Dem gewaltigen Markt bekommt das nicht, denn die inneren Dämonen des Künstlers machen jeden, der sich an ihnen bereichern will, zum Opfer bizarrer Morde. Wer vom Weg der reinen Kunst abkommt, den ereilt dasselbe Schicksal wie sonst im Horrorfilm die Partystudenten, die eine falsche Abkürzung nehmen, und das Monster ist hier die Kunst. Einer Museumskuratorin etwa wird von einer chromglänzenden Skulptur, „Sphere“ genannt, der Arm abgerissen, sie verblutet im nächtlichen Museum und als am nächsten Morgen die ersten Besucher kommen, halten sie die Leiche in der großen Blutpfütze für einen Teil der Kunst. Es ist der brutalste Mord des Films, aufgelöst in Sarkasmus.

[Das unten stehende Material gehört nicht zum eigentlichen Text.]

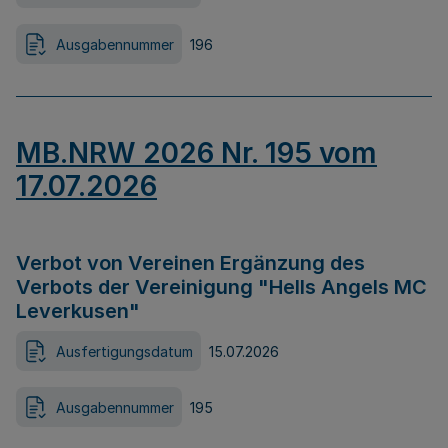
Ausgabennummer
196
MB.NRW 2026 Nr. 195 vom
17.07.2026
Verbot von Vereinen Ergänzung des
Verbots der Vereinigung "Hells Angels MC
Leverkusen"
Ausfertigungsdatum
15.07.2026
Ausgabennummer
195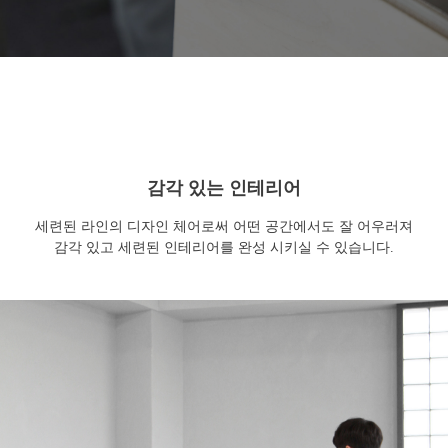
감각 있는 인테리어
세련된 라인의 디자인 체어로써 어떤 공간에서도 잘 어우러져
감각 있고 세련된 인테리어를 완성 시키실 수 있습니다.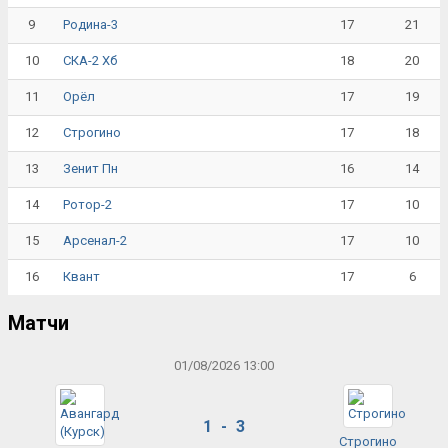
9
17
21
Родина-3
10
18
20
СКА-2 Хб
11
17
19
Орёл
12
17
18
Строгино
13
16
14
Зенит Пн
14
17
10
Ротор-2
15
17
10
Арсенал-2
16
17
6
Квант
Матчи
01/08/2026 13:00
1 - 3
Строгино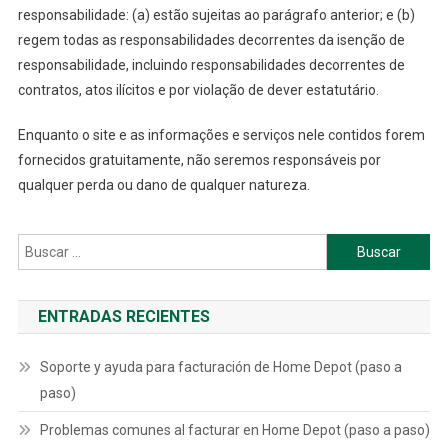
responsabilidade: (a) estão sujeitas ao parágrafo anterior; e (b)
regem todas as responsabilidades decorrentes da isenção de
responsabilidade, incluindo responsabilidades decorrentes de
contratos, atos ilícitos e por violação de dever estatutário.
Enquanto o site e as informações e serviços nele contidos forem
fornecidos gratuitamente, não seremos responsáveis por
qualquer perda ou dano de qualquer natureza.
Buscar:
ENTRADAS RECIENTES
Soporte y ayuda para facturación de Home Depot (paso a
paso)
Problemas comunes al facturar en Home Depot (paso a paso)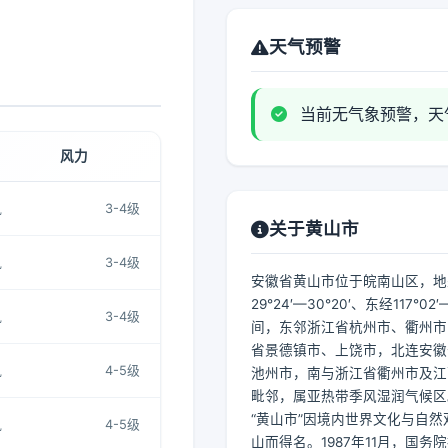
天气预警
当前无气象预警，天
风力
风
3-4级
关于黄山市
风
3-4级
安徽省黄山市位于皖南山区，地
29°24′—30°20′、东经117°02′—
风
3-4级
间，东邻浙江省杭州市、衢州市
省景德镇市、上饶市，北连安徽
风
4-5级
池州市，南与浙江省衢州市及江
毗邻，属亚热带季风湿润气候区
“黄山市”因境内世界文化与自然
风
4-5级
山而得名。1987年11月，国务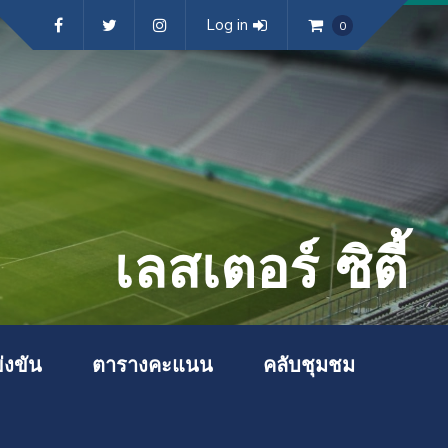
Log in
0
เลสเตอร์ ซิตี้
่งขัน
ตารางคะแนน
คลับชุมชม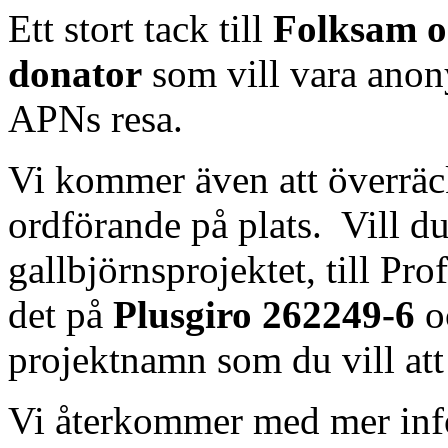
Ett stort tack till
Folksam o
donator
som vill vara anon
APNs resa.
Vi kommer även att överräck
ordförande på plats. Vill du 
gallbjörnsprojektet, till Pro
det på
Plusgiro 262249-6
o
projektnamn som du vill att 
Vi återkommer med mer info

Die anderen Morde sind weniger splatteresk, sind eleganter. Die Kunst beißt zu, würgt und verbrennt. Ein Bild saugt einen gierigen Galerie-Assistenten ein, andere ertränken eine Betrachterin in ihren Farben, eine Tätowierung mit der Kreissäge aus dem Originaltitel „Velvet Buzzsaw“ beginnt ihr blutiges Werk direkt da, wo sie eingestochen ist.
Ein elegant fotografierter Film, der auch elegant bleibt, als die Kunst ihr farbenfrohes Morden längst begonnen hat.